TASK ITEM:
Extract every line of the material that holds the string "UPVC".

WORKING DATA:
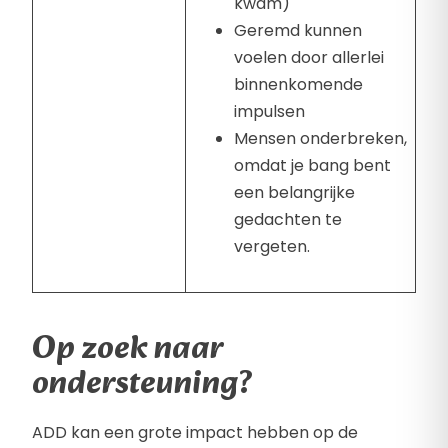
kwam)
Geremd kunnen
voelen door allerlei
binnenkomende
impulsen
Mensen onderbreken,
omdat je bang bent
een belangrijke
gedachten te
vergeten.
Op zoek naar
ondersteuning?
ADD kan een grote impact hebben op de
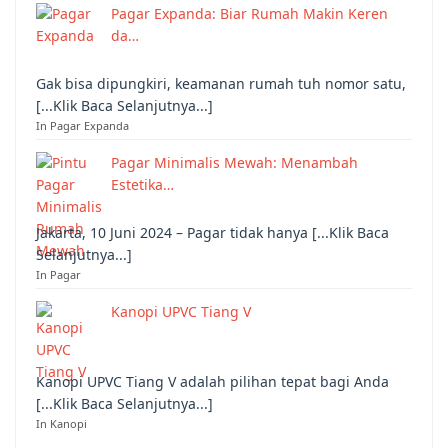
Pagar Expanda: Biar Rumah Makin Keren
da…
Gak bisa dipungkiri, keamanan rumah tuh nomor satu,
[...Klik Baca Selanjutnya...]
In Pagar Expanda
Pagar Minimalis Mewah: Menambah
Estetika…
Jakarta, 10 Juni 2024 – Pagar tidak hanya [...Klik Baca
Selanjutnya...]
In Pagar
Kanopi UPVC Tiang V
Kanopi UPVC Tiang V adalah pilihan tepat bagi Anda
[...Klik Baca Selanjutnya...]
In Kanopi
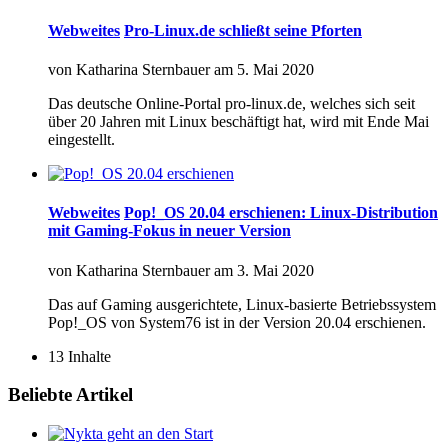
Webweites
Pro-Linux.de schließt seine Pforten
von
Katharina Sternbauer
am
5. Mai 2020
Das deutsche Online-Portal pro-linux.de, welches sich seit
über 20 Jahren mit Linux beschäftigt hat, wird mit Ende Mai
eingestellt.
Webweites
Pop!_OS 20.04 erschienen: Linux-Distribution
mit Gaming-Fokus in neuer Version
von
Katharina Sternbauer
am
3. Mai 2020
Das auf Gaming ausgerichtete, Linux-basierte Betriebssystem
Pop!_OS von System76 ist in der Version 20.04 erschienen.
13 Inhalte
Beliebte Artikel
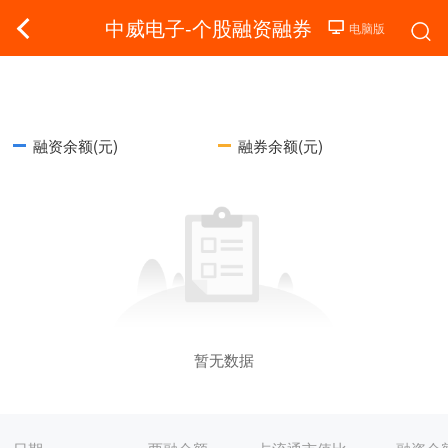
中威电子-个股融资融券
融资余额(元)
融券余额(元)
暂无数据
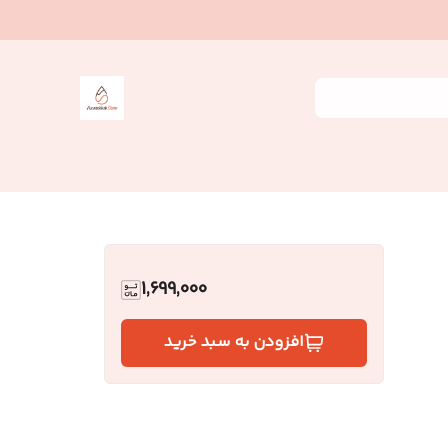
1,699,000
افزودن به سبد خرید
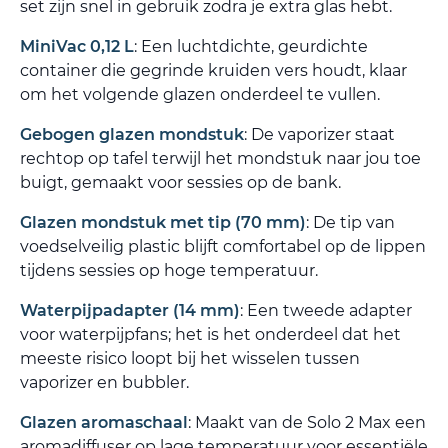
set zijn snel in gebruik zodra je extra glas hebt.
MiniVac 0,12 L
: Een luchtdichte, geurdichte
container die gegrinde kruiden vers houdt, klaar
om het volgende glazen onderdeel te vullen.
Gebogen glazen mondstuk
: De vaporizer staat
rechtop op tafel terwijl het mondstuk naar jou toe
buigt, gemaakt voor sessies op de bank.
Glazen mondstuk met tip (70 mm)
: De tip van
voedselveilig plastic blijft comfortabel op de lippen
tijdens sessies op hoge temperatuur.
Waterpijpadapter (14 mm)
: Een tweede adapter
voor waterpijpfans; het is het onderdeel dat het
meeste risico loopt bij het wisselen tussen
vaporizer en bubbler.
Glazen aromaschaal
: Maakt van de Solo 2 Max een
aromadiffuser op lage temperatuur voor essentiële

...

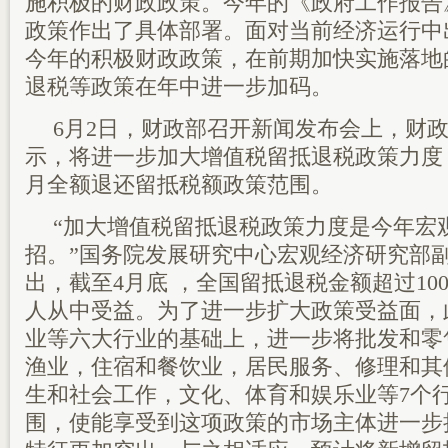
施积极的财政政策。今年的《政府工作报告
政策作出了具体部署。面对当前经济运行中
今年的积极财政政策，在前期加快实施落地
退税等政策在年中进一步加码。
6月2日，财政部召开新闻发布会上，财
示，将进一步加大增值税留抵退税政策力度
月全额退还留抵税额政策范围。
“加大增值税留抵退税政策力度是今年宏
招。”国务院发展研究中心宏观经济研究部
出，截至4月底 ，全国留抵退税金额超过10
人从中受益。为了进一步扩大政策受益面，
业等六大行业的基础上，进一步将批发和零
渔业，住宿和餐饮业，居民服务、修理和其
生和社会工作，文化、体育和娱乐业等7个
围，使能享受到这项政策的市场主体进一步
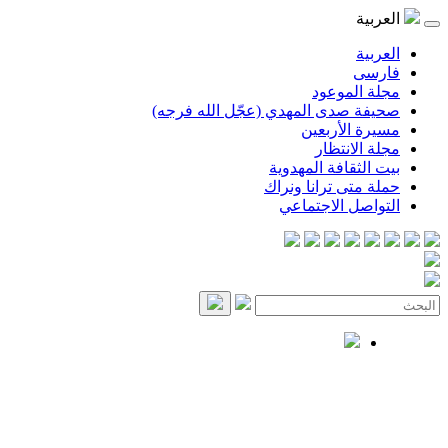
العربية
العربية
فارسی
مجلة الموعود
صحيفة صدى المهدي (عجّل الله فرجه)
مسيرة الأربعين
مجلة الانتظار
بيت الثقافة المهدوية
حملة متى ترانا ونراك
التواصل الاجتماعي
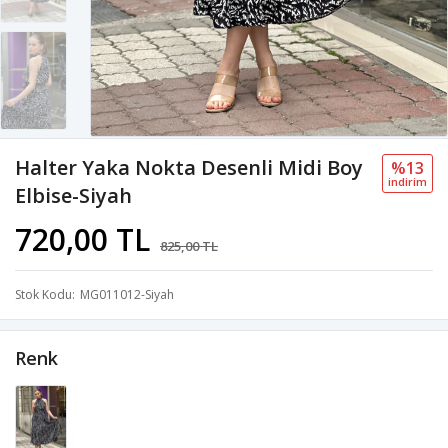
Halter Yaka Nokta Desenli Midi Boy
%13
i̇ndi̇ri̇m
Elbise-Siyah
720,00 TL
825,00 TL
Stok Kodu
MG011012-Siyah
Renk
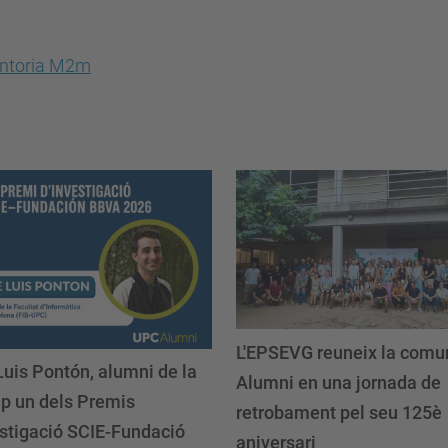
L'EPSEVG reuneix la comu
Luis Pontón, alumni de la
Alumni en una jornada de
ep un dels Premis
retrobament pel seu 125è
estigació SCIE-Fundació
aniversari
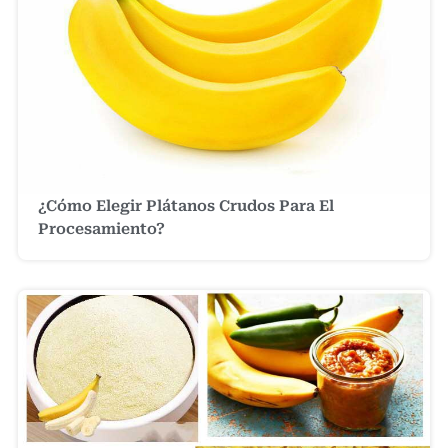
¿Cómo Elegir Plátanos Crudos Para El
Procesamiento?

ANSWER FOR THE TASK:
Kanopi UPVC Tiang V
Kanopi UPVC Tiang V adalah pilihan tepat bagi Anda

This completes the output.